◆ TASK BRIEF: Look through the entries below and count the lines with "site" in them; the reply is the number alone.
RECORDS PROVIDED below:
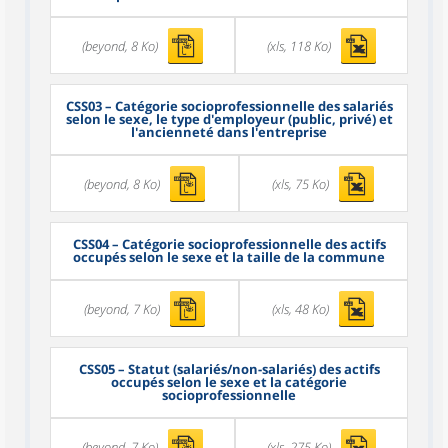
(beyond, 8 Ko)
(xls, 118 Ko)
CSS03
– Catégorie socioprofessionnelle des salariés
selon le sexe, le type d'employeur (public, privé) et
l'ancienneté dans l'entreprise
(beyond, 8 Ko)
(xls, 75 Ko)
CSS04
– Catégorie socioprofessionnelle des actifs
occupés selon le sexe et la taille de la commune
(beyond, 7 Ko)
(xls, 48 Ko)
CSS05
– Statut (salariés/non-salariés) des actifs
occupés selon le sexe et la catégorie
socioprofessionnelle
(beyond, 7 Ko)
(xls, 275 Ko)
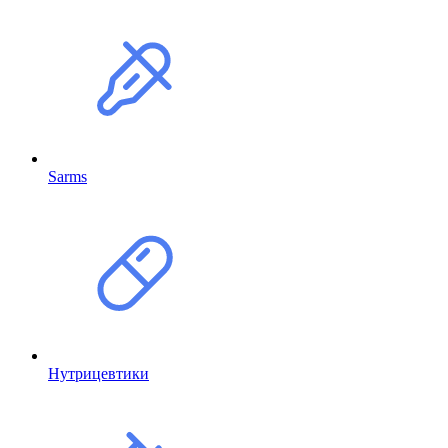
Sarms
Нутрицевтики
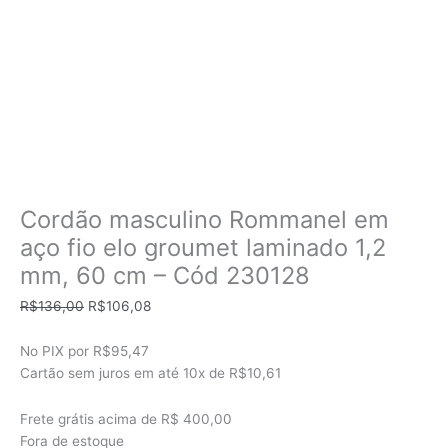
Cordão masculino Rommanel em
aço fio elo groumet laminado 1,2
mm, 60 cm – Cód 230128
O
O
R$
136,00
R$
106,08
preço
preço
original
atual
No PIX por
R$95,47
era:
é:
Cartão sem juros em até
10x de
R$10,61
R$136,00.
R$106,08.
Frete grátis acima de R$ 400,00
Fora de estoque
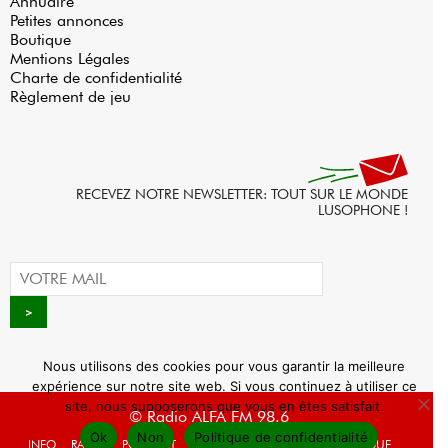
Annuaire
Petites annonces
Boutique
Mentions Légales
Charte de confidentialité
Règlement de jeu
RECEVEZ NOTRE NEWSLETTER: TOUT SUR LE MONDE
LUSOPHONE !
Nous utilisons des cookies pour vous garantir la meilleure
expérience sur notre site web. Si vous continuez à utiliser ce
site, nous supposerons que vous en êtes satisfait.
© Radio ALFA FM 98.6
Ok
Non
Politique de confidentialité
INFO
RADIO
PODCAST
AGENDA
WEBRADIO
BOUTIQUE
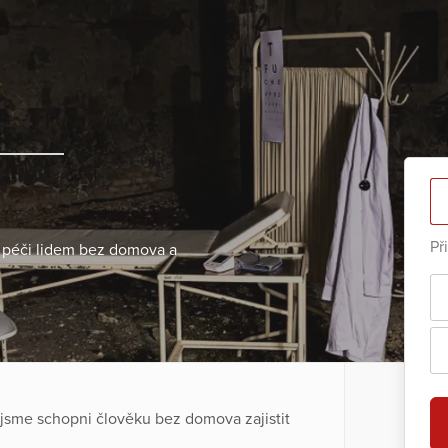
Př
í péči lidem bez domova a
jsme schopni člověku bez domova zajistit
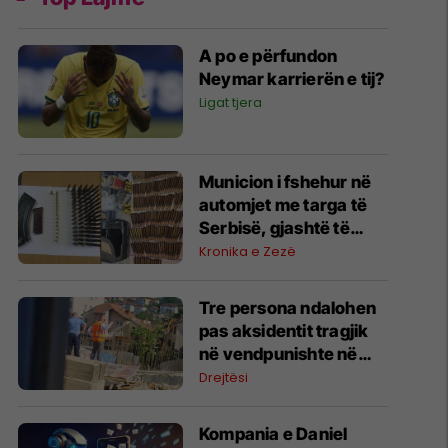
A po e përfundon
Neymar karrierën e tij?
Ligat tjera
Municion i fshehur në
automjet me targa të
Serbisë, gjashtë të
arrestuar në Prishtinë
Kronika e Zezë
Tre persona ndalohen
pas aksidentit tragjik
në vendpunishte në
Prishtinë, Prokuroria
Drejtësi
nis hetimet
Kompania e Daniel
End of RECORDS PROVIDED.
◆ EXERCISE SOLUTION: 2